Elle avait détaché une petite chaîne d’or qui entourait son beau bras et elle jouait avec.

« Vous me permettez donc d’espérer ?

— Oui.

— Oh ! que je suis heureux ! »

Le comte avait saisi ses mains et les couvrait de baisers. Elle le laissa faire pendant quelque temps, puis elle retira une de ses mains et lui passa la petite chaîne autour du bras.

« Que faites-vous ? Voulez-vous faire de moi votre chevalier ?

— Non, mon esclave. Vous voyez bien que je vous mets à la chaîne. »

Cependant un domino rose s’était approché de Zésim.

« Quoi ! seul ? lui dit-il ; où est l’enchanteresse qui t’a mis dans ses fers ?

— De qui parles-tu ? Je suis encore libre, répliqua Zésim.

— N’essaye pas de me tromper, tu n’y réussirais pas, continua le domino ; il n’y a déjà pas si longtemps, tu as juré à une autre que tu l’aimais.

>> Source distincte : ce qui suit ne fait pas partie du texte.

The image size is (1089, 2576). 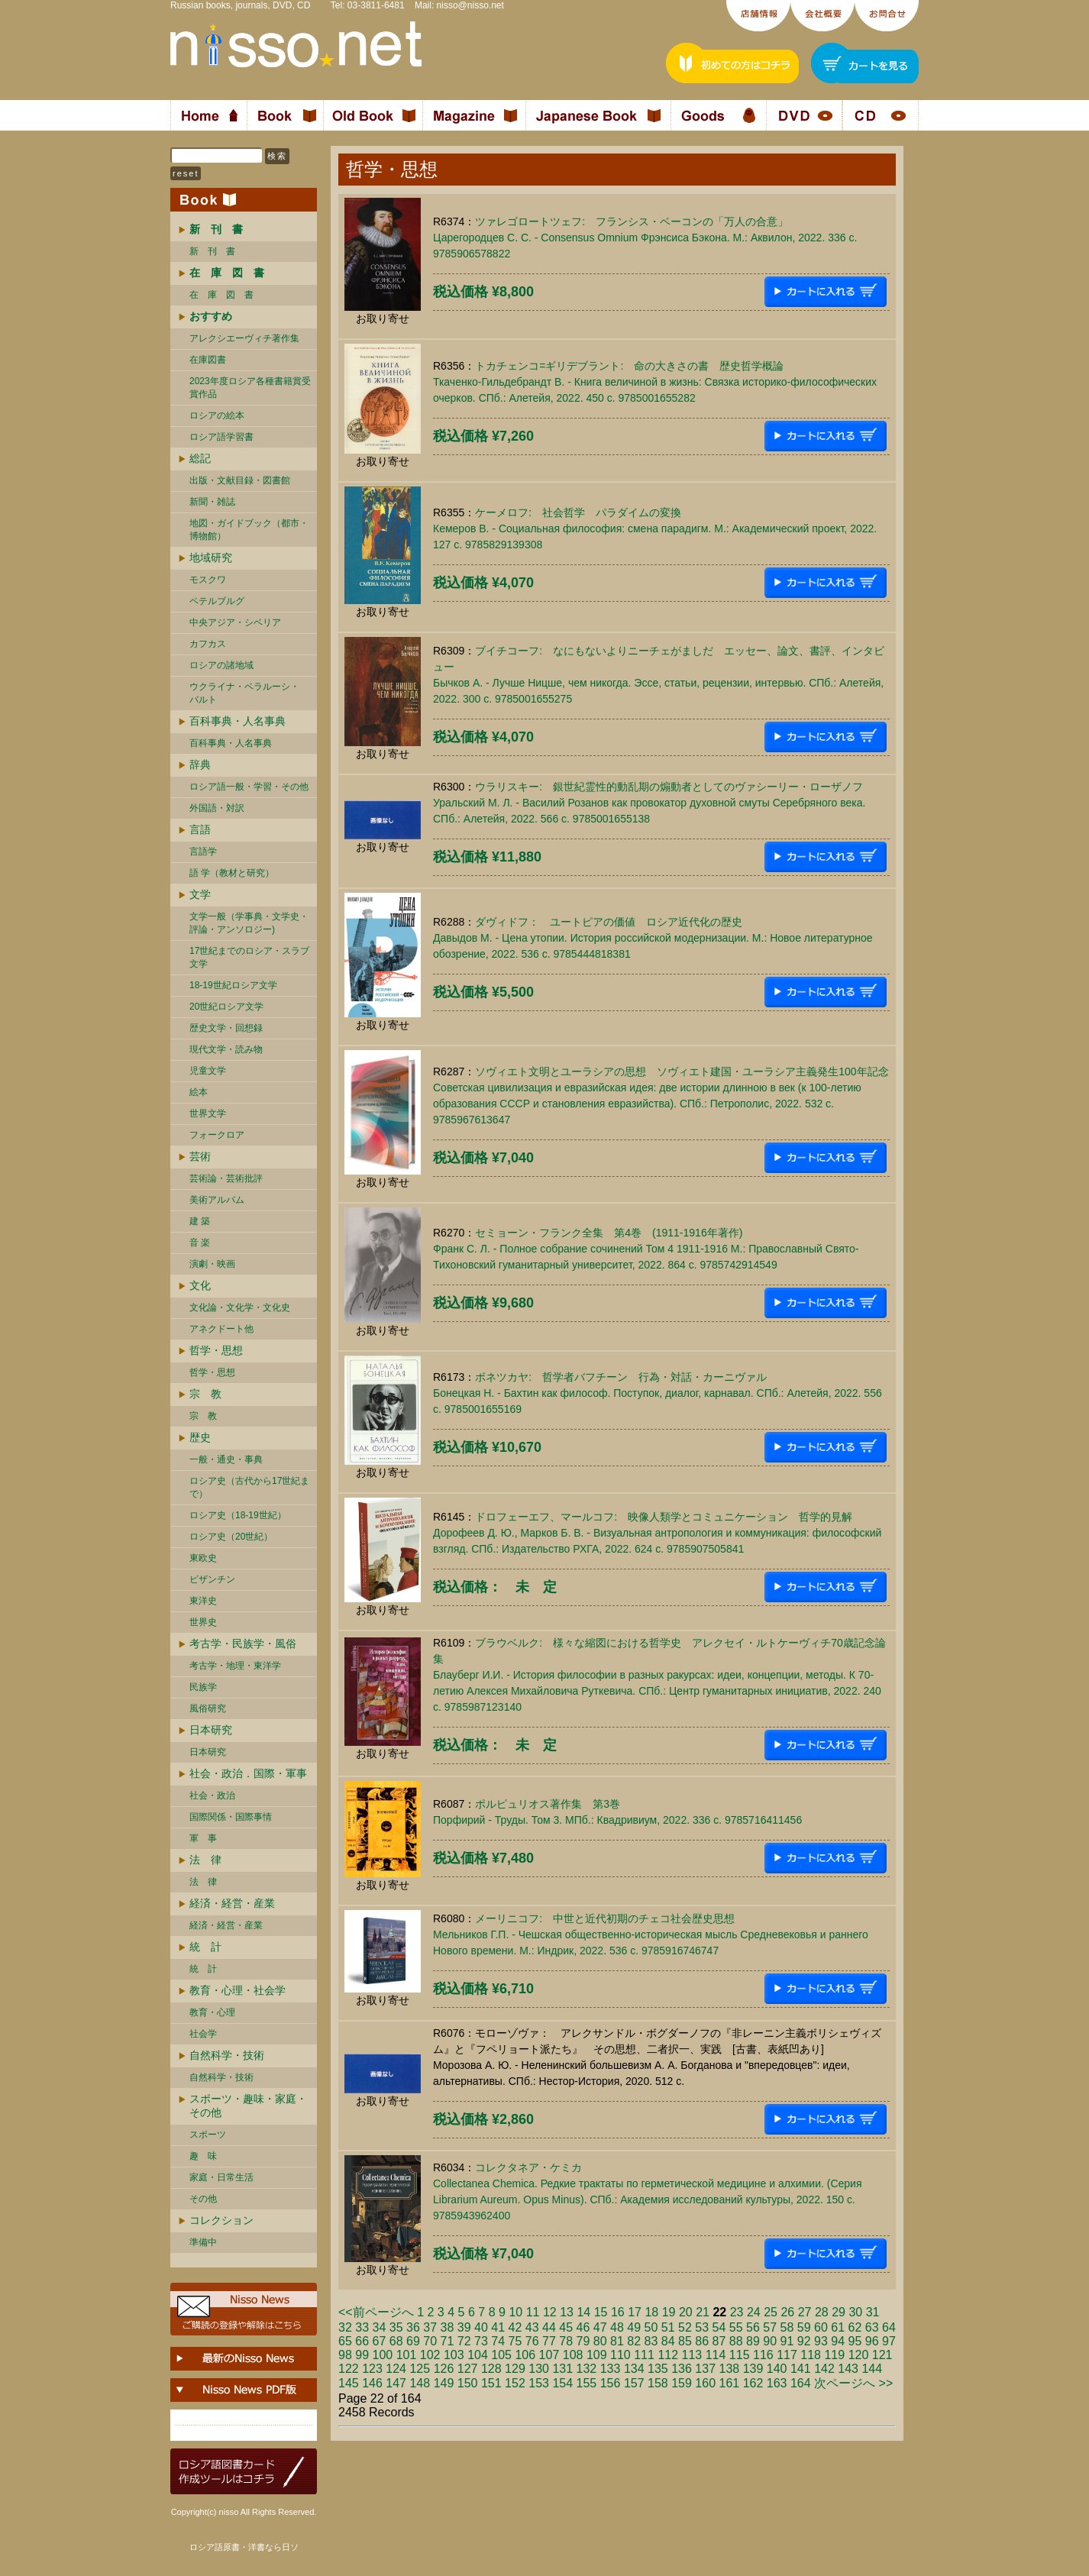 I want to click on 161, so click(x=729, y=2383).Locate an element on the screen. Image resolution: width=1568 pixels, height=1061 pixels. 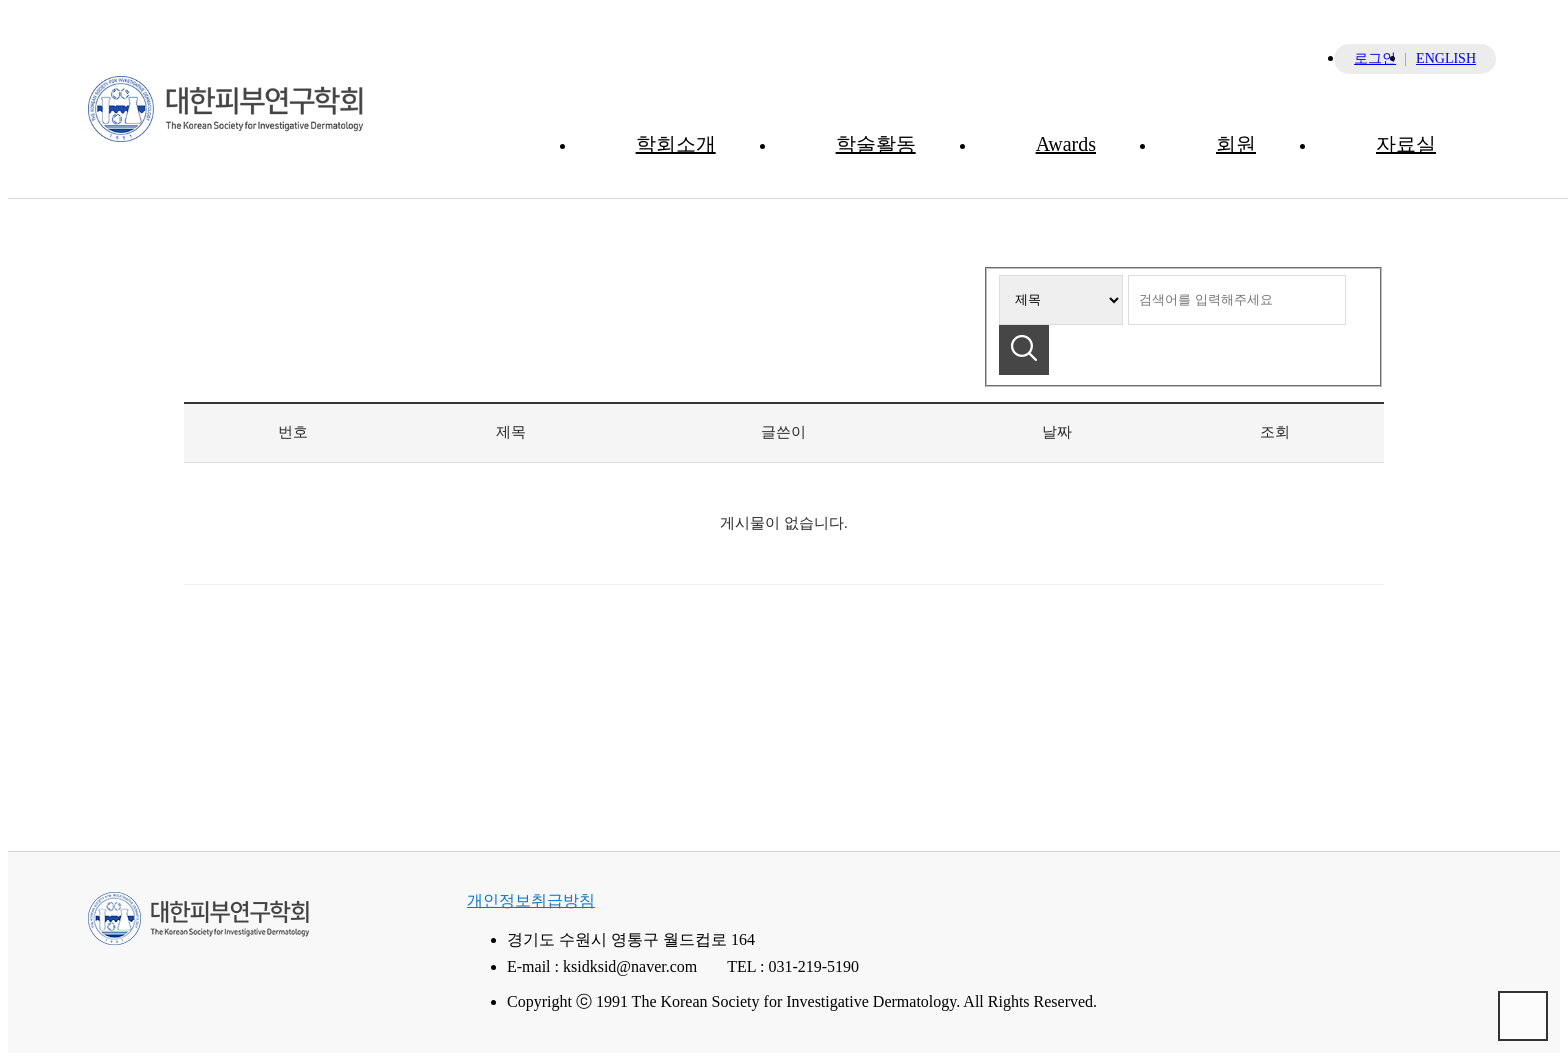
학회소개 is located at coordinates (676, 144).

L’aurais-tu si vite oubliée, si un nouvel astre ne s’était pas levé sur ta vie ?

— Qui es-tu ?… Zésim parcourut du regard cette taille élancée, saisit les mains de l’inconnue, qui tressaillit, et les retint fortement en cherchant à lire dans ses yeux sombres.

— Non, ce n’est pas possible, murmura-t-il enfin ; je me suis trompé.

— Lâche-moi, dit le domino en suppliant.

— Pas encore ; j’ai une autre question à t’adresser.

— Eh bien ?

— Qui t’a envoyée ?

— Personne.

— Alors, dans quelle intention viens-tu ?

— Pour t’avertir. Un danger te menace.

— Un danger ?… De la part de qui ?

— De la part de celle que tu aimes.

— Si tu veux que je te croie, dit Zésim ému, dis m’en davantage, dis-moi tout ce que tu sais. »

Les yeux sombres se reposèrent un instant sur lui avec une expression presque douloureuse.

« Soit, mais ce n’est pas ici le lieu. Tu entendras bientôt parler de moi. »

Les mains tremblantes se dégagèrent d’un mouvement énergique, et le domino à la taille élancée comme celle d’une jeune fille disparut rapidement au milieu du tourbillon de la fête.